──────── RECORDS SHOWN
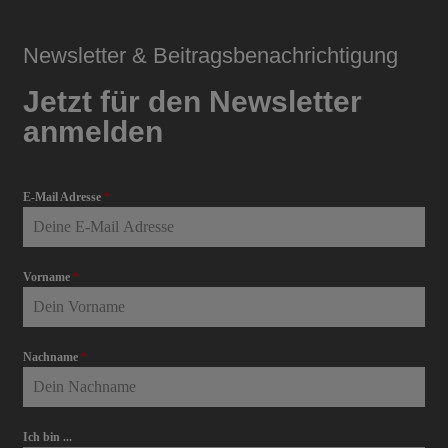
Newsletter & Beitragsbenachrichtigung
Jetzt für den Newsletter
anmelden
E-Mail Adresse
*
Vorname
*
Nachname
*
Ich bin ...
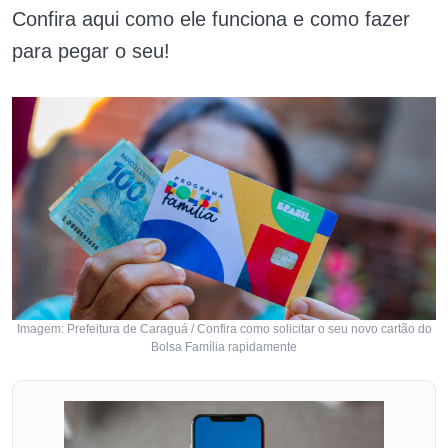
Confira aqui como ele funciona e como fazer
para pegar o seu!
Imagem: Prefeitura de Caraguá / Confira como solicitar o seu novo cartão do
Bolsa Família rapidamente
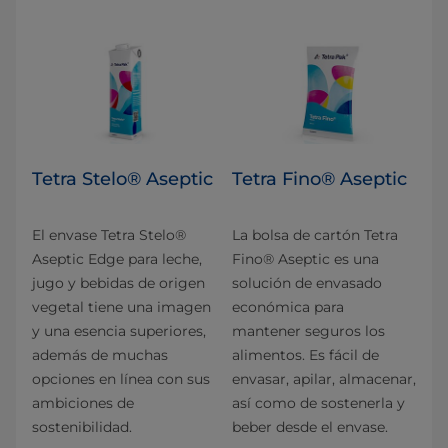
Tetra Stelo® Aseptic
Tetra Fino® Aseptic
El envase Tetra Stelo®
La bolsa de cartón Tetra
Aseptic Edge para leche,
Fino® Aseptic es una
jugo y bebidas de origen
solución de envasado
vegetal tiene una imagen
económica para
y una esencia superiores,
mantener seguros los
además de muchas
alimentos. Es fácil de
opciones en línea con sus
envasar, apilar, almacenar,
ambiciones de
así como de sostenerla y
sostenibilidad.
beber desde el envase.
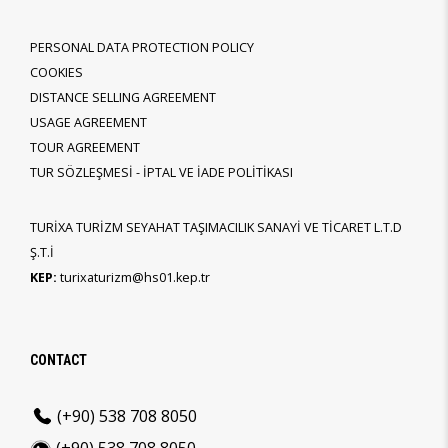
PERSONAL DATA PROTECTION POLICY
COOKIES
DISTANCE SELLING AGREEMENT
USAGE AGREEMENT
TOUR AGREEMENT
TUR SÖZLEŞMESİ - İPTAL VE İADE POLİTİKASI
TURİXA TURİZM SEYAHAT TAŞIMACILIK SANAYİ VE TİCARET L.T.D
Ş.T.İ
KEP:
turixaturizm@hs01.kep.tr
CONTACT
(+90) 538 708 8050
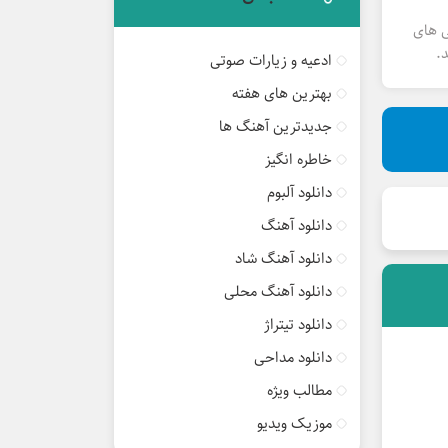
ی های
.
ادعیه و زیارات صوتی
بهترین های هفته
جدیدترین آهنگ ها
خاطره انگیز
دانلود آلبوم
دانلود آهنگ
دانلود آهنگ شاد
دانلود آهنگ محلی
دانلود تیتراژ
دانلود مداحی
مطالب ویژه
موزیک ویدیو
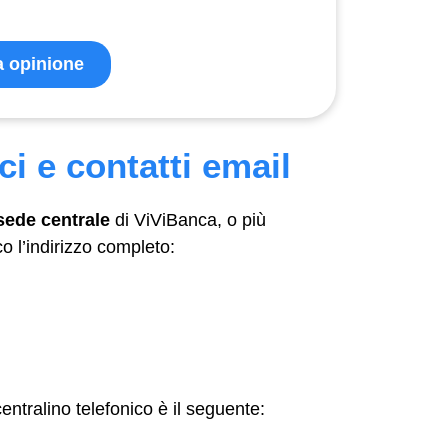
ua opinione
ci e contatti email
sede centrale
di ViViBanca, o più
o l’indirizzo completo:
centralino telefonico è il seguente:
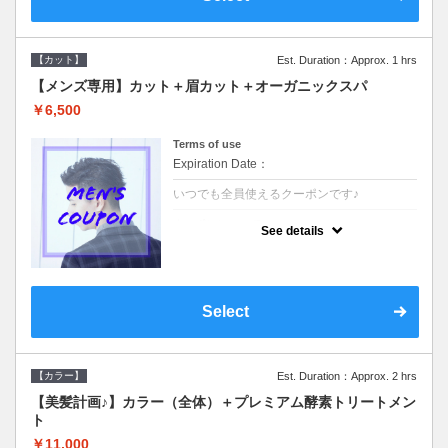
【カット】
Est. Duration：Approx. 1 hrs
【メンズ専用】カット＋眉カット＋オーガニックスパ
￥6,500
Terms of use
Expiration Date：
いつでも全員使えるクーポンです♪
クーポンについて
See details
●メンズ専用クーポン●シャンプースタイリン
グ込●オーガニッククリームで頭皮環境を整
えリフレッシュ♪通常のシャンプー台で行う
気軽なスパです☆
Select
【カラー】
Est. Duration：Approx. 2 hrs
【美髪計画♪】カラー（全体）＋プレミアム酵素トリートメン
ト
￥11,000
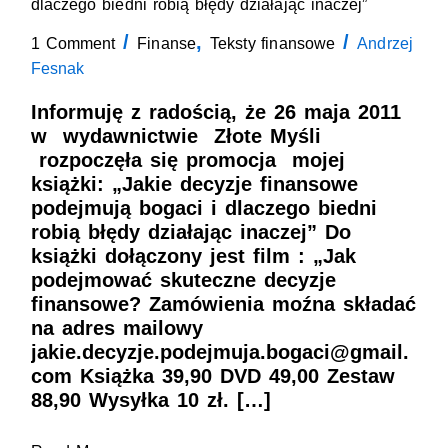
decyzje
dlaczego biedni robią błędy działając inaczej”
finansowe
/
,
/
podejmują
1 Comment
Finanse
Teksty finansowe
Andrzej
bogaci
Fesnak
i
dlaczego
Informuję z radością, że 26 maja 2011
biedni
w wydawnictwie Złote Myśli
robią
błędy
rozpoczęła się promocja mojej
działając
książki: „Jakie decyzje finansowe
inaczej”
podejmują bogaci i dlaczego biedni
robią błędy działając inaczej” Do
książki dołączony jest film : „Jak
podejmować skuteczne decyzje
finansowe? Zamówienia moźna składać
na adres mailowy
jakie.decyzje.podejmuja.bogaci@gmail.
com Książka 39,90 DVD 49,00 Zestaw
88,90 Wysyłka 10 zł. […]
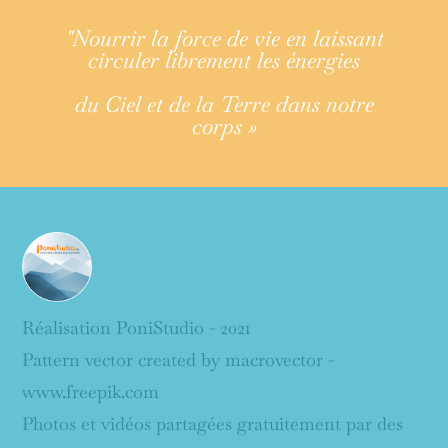
"Nourrir la force de vie en laissant
circuler librement les énergies
du Ciel et de la Terre dans notre
corps »
Réalisation PoniStudio - 2021
Pattern vector created by macrovector -
www.freepik.com
Photos et vidéos partagées gratuitement par des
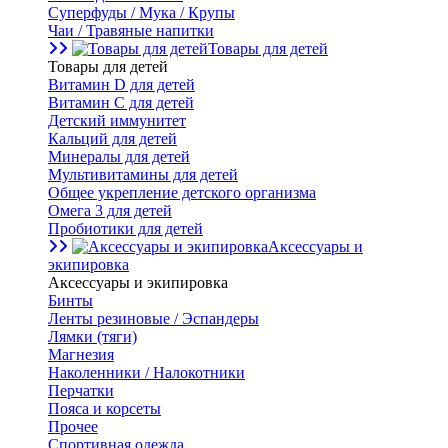
Суперфуды / Мука / Крупы
Чаи / Травяные напитки
Товары для детей
Товары для детей
Витамин D для детей
Витамин С для детей
Детский иммунитет
Кальций для детей
Минералы для детей
Мультивитамины для детей
Общее укрепление детского организма
Омега 3 для детей
Пробиотики для детей
Аксессуары и
экипировка
Аксессуары и экипировка
Бинты
Ленты резиновые / Эспандеры
Лямки (тяги)
Магнезия
Наколенники / Налокотники
Перчатки
Пояса и корсеты
Прочее
Спортивная одежда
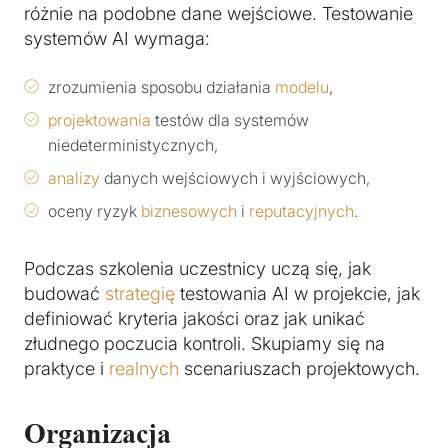
różnie na podobne dane wejściowe. Testowanie
systemów AI wymaga:
zrozumienia sposobu działania
modelu
,
projektowania
testów dla systemów
niedeterministycznych,
analizy
danych wejściowych i wyjściowych,
oceny ryzyk
biznesowych
i
reputacyjnych
.
Podczas szkolenia uczestnicy uczą się, jak
budować
strategię
testowania AI w projekcie, jak
definiować kryteria jakości oraz jak unikać
złudnego poczucia kontroli. Skupiamy się na
praktyce i
realnych
scenariuszach projektowych.
Organizacja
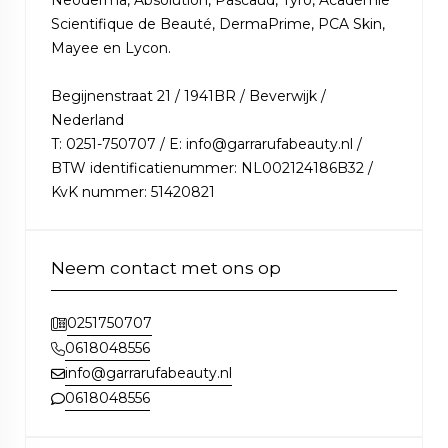
Neoderma, Absolution, Pascaud, Tyro, Académie
Scientifique de Beauté, DermaPrime, PCA Skin,
Mayee en Lycon.
Begijnenstraat 21 / 1941BR / Beverwijk /
Nederland
T: 0251-750707 / E: info@garrarufabeauty.nl /
BTW identificatienummer: NL002124186B32 /
KvK nummer: 51420821
Neem contact met ons op
0251750707
0618048556
info@garrarufabeauty.nl
0618048556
────────────────
REQUIRED WORK: In full and without error, repeat the listing above, omitting its images.

RESULT FOR THIS TASK:
Newsletter & Beitragsbenachrichtigung
Jetzt für den Newsletter
anmelden
E-Mail Adresse
*
Vorname
*
Nachname
*
Ich bin ...
Confira aqui como ele funciona e como fazer
para pegar o seu!
Imagem: Prefeitura de Caraguá / Confira como solicitar o seu novo cartão do
Bolsa Família rapidamente
Tetra Stelo® Aseptic
Tetra Fino® Aseptic
El envase Tetra Stelo®
La bolsa de cartón Tetra
Aseptic Edge para leche,
Fino® Aseptic es una
jugo y bebidas de origen
solución de envasado
vegetal tiene una imagen
económica para
y una esencia superiores,
mantener seguros los
además de muchas
alimentos. Es fácil de
opciones en línea con sus
envasar, apilar, almacenar,
ambiciones de
así como de sostenerla y
sostenibilidad.
beber desde el envase.
PERSONAL DATA PROTECTION POLICY
COOKIES
DISTANCE SELLING AGREEMENT
USAGE AGREEMENT
TOUR AGREEMENT
TUR SÖZLEŞMESİ - İPTAL VE İADE POLİTİKASI
TURİXA TURİZM SEYAHAT TAŞIMACILIK SANAYİ VE TİCARET L.T.D
Ş.T.İ
KEP:
turixaturizm@hs01.kep.tr
CONTACT
(+90) 538 708 8050
ی های
.
ادعیه و زیارات صوتی
بهترین های هفته
جدیدترین آهنگ ها
خاطره انگیز
دانلود آلبوم
دانلود آهنگ
دانلود آهنگ شاد
دانلود آهنگ محلی
دانلود تیتراژ
دانلود مداحی
مطالب ویژه
موزیک ویدیو
ua opinione
ci e contatti email
sede centrale
di ViViBanca, o più
o l’indirizzo completo:
centralino telefonico è il seguente:
【カット】
Est. Duration：Approx. 1 hrs
【メンズ専用】カット＋眉カット＋オーガニックスパ
￥6,500
Terms of use
Expiration Date：
いつでも全員使えるクーポンです♪
クーポンについて
See details
●メンズ専用クーポン●シャンプースタイリン
グ込●オーガニッククリームで頭皮環境を整
えリフレッシュ♪通常のシャンプー台で行う
気軽なスパです☆
Select
【カラー】
Est. Duration：Approx. 2 hrs
【美髪計画♪】カラー（全体）＋プレミアム酵素トリートメン
ト
￥11,000
decyzje
dlaczego biedni robią błędy działając inaczej”
finansowe
/
,
/
podejmują
1 Comment
Finanse
Teksty finansowe
Andrzej
bogaci
Fesnak
i
dlaczego
Informuję z radością, że 26 maja 2011
biedni
w wydawnictwie Złote Myśli
robią
błędy
rozpoczęła się promocja mojej
działając
książki: „Jakie decyzje finansowe
inaczej”
podejmują bogaci i dlaczego biedni
robią błędy działając inaczej” Do
książki dołączony jest film : „Jak
podejmować skuteczne decyzje
finansowe? Zamówienia moźna składać
na adres mailowy
jakie.decyzje.podejmuja.bogaci@gmail.
com Książka 39,90 DVD 49,00 Zestaw
88,90 Wysyłka 10 zł. […]
"Nourrir la force de vie en laissant
circuler librement les énergies
du Ciel et de la Terre dans notre
corps »
Réalisation PoniStudio - 2021
Pattern vector created by macrovector -
www.freepik.com
Photos et vidéos partagées gratuitement par des
Суперфуды / Мука / Крупы
Чаи / Травяные напитки
Товары для детей
Товары для детей
Витамин D для детей
Витамин С для детей
Детский иммунитет
Кальций для детей
Минералы для детей
Мультивитамины для детей
Общее укрепление детского организма
Омега 3 для детей
Пробиотики для детей
Аксессуары и
экипировка
Аксессуары и экипировка
Бинты
Ленты резиновые / Эспандеры
Лямки (тяги)
Магнезия
Наколенники / Налокотники
Перчатки
Пояса и корсеты
Прочее
Спортивная одежда
różnie na podobne dane wejściowe. Testowanie
systemów AI wymaga:
zrozumienia sposobu działania
modelu
,
projektowania
testów dla systemów
niedeterministycznych,
analizy
danych wejściowych i wyjściowych,
oceny ryzyk
biznesowych
i
reputacyjnych
.
Podczas szkolenia uczestnicy uczą się, jak
budować
strategię
testowania AI w projekcie, jak
definiować kryteria jakości oraz jak unikać
złudnego poczucia kontroli. Skupiamy się na
praktyce i
realnych
scenariuszach projektowych.
Organizacja
Neoderma, Absolution, Pascaud, Tyro, Académie
Scientifique de Beauté, DermaPrime, PCA Skin,
Mayee en Lycon.
Begijnenstraat 21 / 1941BR / Beverwijk /
Nederland
T: 0251-750707 / E: info@garrarufabeauty.nl /
BTW identificatienummer: NL002124186B32 /
KvK nummer: 51420821
Neem contact met ons op
0251750707
0618048556
info@garrarufabeauty.nl
0618048556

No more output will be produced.